__WHAT THIS TASK INVOLVES__.
Your answer should be each line of the entries that contains the word "Formülleri", copied in full.

__SOURCE MATERIAL__.

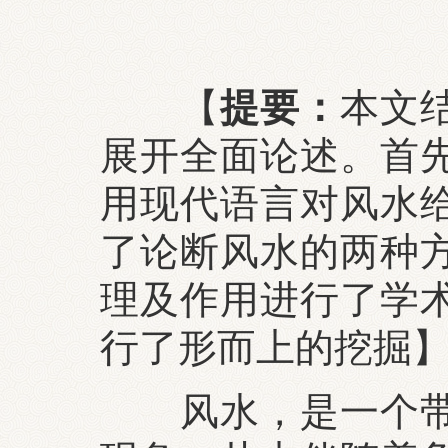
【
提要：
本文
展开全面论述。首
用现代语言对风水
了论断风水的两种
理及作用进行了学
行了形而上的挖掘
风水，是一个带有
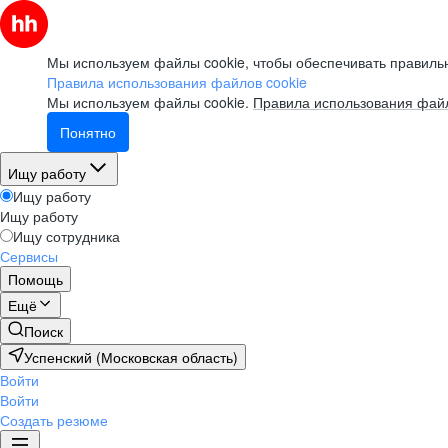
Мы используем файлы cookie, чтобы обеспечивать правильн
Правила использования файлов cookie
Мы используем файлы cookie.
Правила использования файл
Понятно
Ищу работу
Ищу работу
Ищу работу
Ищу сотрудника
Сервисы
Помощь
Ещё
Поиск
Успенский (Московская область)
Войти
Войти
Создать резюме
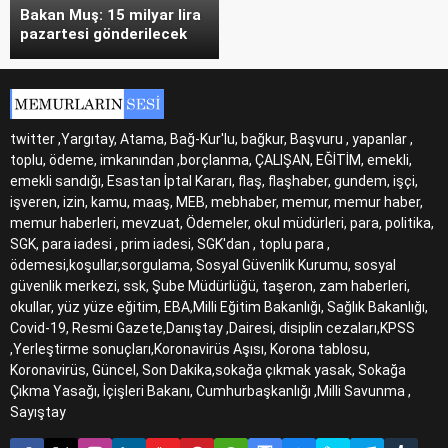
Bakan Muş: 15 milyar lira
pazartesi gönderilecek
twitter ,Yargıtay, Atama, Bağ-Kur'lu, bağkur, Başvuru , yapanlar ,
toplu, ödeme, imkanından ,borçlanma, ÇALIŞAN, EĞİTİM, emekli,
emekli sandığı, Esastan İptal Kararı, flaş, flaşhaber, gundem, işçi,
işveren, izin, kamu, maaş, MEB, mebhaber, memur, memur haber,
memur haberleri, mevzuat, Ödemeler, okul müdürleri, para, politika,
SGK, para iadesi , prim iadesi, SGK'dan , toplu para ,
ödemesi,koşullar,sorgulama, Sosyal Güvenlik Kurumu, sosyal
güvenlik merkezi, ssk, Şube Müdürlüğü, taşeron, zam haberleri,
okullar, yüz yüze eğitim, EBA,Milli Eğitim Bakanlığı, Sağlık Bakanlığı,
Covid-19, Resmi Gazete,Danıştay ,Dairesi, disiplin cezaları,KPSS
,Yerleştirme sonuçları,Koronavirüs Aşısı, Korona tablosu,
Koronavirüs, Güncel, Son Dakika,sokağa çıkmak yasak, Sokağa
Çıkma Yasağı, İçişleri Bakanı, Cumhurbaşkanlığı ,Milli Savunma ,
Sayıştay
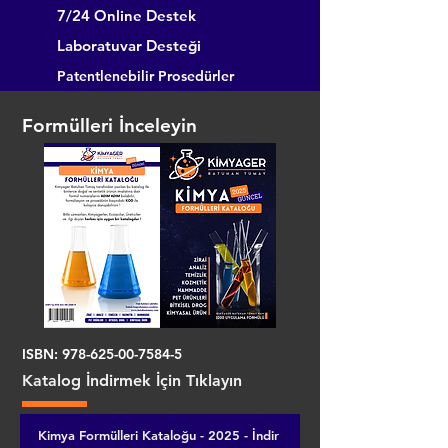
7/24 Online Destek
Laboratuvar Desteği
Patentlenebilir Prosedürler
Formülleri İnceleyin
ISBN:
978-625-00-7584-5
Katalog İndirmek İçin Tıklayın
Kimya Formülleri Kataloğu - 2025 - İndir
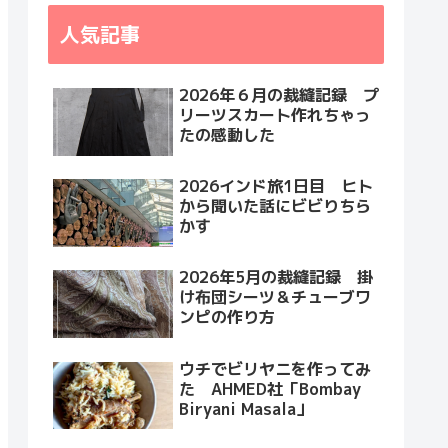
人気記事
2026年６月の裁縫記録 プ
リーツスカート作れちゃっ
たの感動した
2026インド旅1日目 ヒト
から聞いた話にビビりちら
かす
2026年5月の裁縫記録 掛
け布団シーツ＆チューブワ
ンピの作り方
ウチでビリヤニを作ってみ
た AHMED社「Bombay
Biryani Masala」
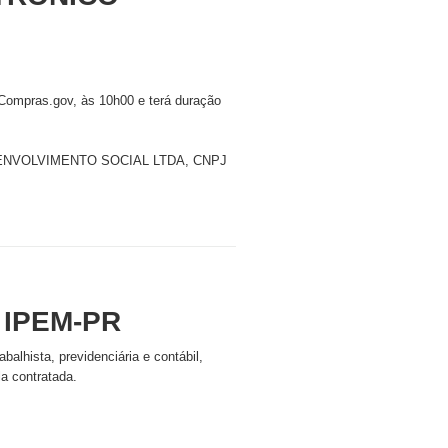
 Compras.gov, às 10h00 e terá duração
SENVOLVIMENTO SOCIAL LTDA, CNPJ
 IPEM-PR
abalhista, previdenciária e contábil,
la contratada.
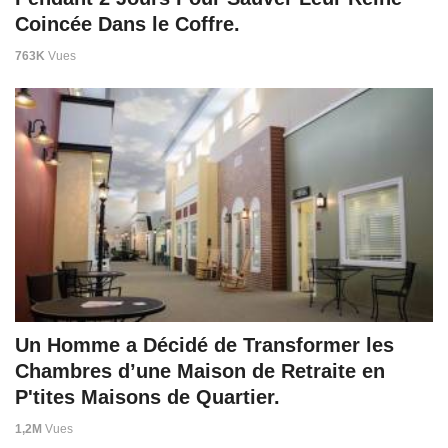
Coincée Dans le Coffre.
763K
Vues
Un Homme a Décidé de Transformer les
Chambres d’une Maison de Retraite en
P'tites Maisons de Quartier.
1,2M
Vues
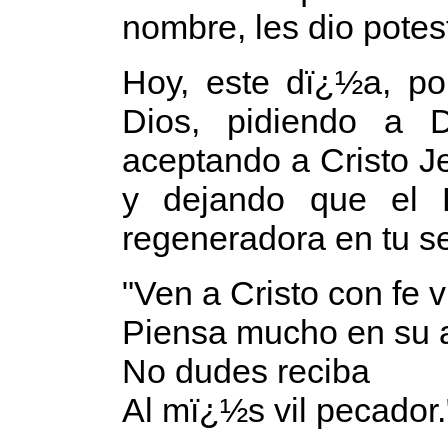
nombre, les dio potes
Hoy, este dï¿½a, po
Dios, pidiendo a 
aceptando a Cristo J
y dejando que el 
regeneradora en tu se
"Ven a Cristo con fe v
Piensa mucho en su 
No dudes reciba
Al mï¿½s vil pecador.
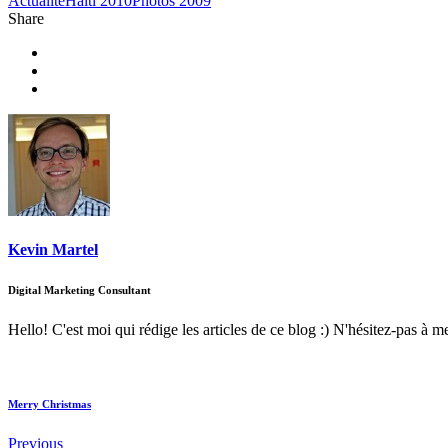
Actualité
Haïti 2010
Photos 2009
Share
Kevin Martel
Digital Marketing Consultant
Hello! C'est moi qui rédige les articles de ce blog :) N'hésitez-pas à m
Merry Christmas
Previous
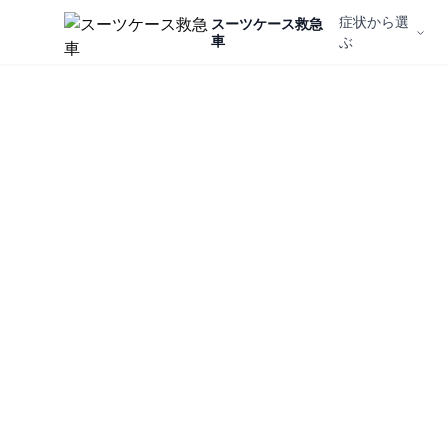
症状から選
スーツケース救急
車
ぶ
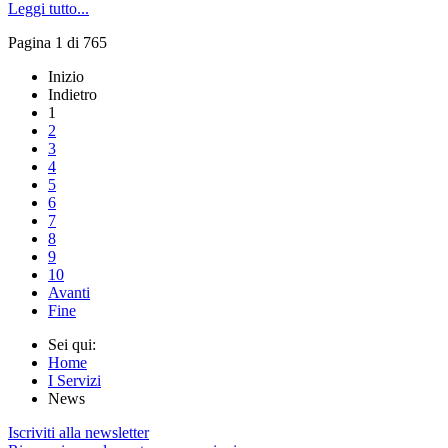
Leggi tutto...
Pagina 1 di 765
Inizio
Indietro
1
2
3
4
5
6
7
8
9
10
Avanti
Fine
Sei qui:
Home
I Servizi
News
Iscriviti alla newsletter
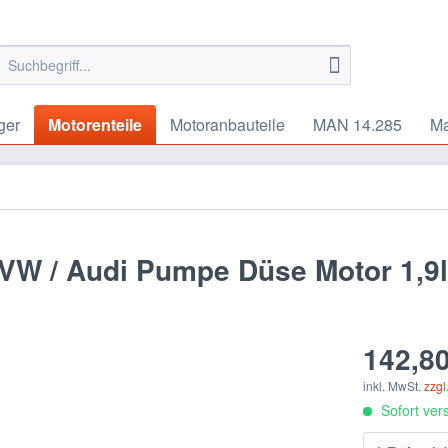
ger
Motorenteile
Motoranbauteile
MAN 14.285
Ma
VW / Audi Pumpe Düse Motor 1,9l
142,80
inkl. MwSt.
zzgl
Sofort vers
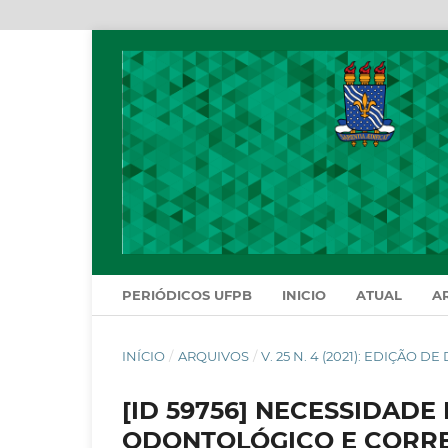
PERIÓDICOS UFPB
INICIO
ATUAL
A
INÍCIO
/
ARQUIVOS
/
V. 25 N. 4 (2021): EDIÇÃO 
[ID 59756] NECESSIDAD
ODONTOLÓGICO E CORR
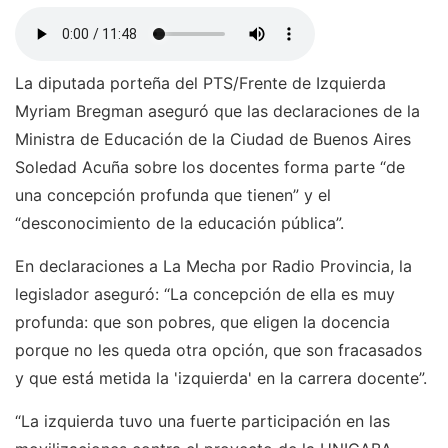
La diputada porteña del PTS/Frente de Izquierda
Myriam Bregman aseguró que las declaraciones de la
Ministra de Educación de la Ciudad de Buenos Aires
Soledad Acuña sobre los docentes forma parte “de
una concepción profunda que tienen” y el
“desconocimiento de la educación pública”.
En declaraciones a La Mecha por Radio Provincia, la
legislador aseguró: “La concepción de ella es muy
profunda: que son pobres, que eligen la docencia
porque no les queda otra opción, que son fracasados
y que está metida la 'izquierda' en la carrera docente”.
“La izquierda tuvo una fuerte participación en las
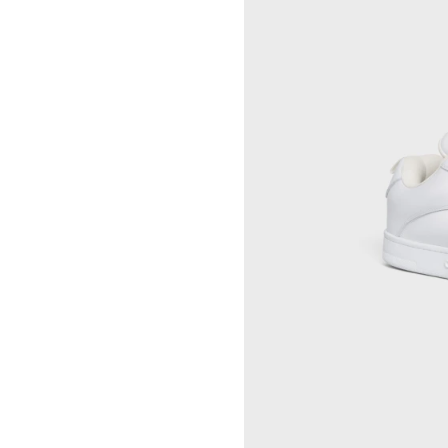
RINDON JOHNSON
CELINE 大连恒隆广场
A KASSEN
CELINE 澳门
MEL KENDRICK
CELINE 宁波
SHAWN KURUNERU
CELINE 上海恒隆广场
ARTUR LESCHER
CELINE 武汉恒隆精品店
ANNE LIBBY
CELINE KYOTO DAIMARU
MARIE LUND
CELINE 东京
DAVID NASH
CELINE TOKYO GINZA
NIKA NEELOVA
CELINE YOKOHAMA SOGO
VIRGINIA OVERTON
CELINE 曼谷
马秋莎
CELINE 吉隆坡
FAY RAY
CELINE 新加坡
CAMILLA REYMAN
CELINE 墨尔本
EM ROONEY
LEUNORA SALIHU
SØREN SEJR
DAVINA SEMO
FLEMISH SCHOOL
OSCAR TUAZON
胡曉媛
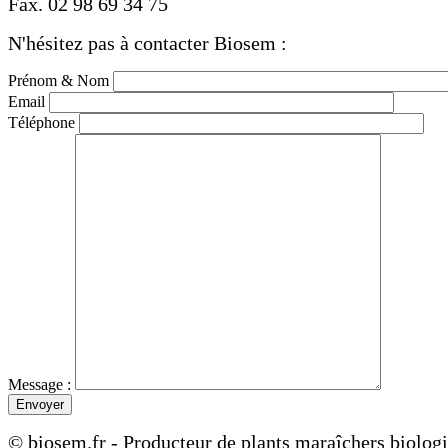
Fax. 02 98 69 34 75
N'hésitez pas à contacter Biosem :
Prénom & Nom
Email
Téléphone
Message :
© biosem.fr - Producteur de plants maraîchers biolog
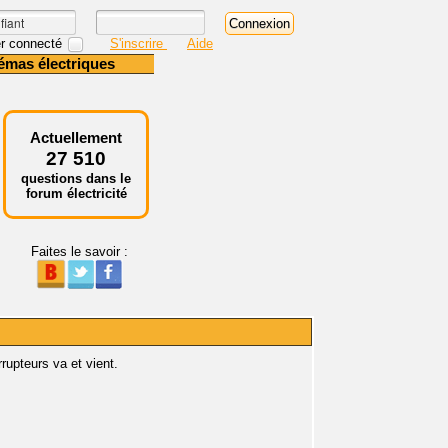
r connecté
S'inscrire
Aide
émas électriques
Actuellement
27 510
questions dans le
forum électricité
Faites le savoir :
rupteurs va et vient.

__WRITTEN ANSWER__.
Formülleri İnceleyin
Kimya Formülleri Kataloğu - 2025 - İndir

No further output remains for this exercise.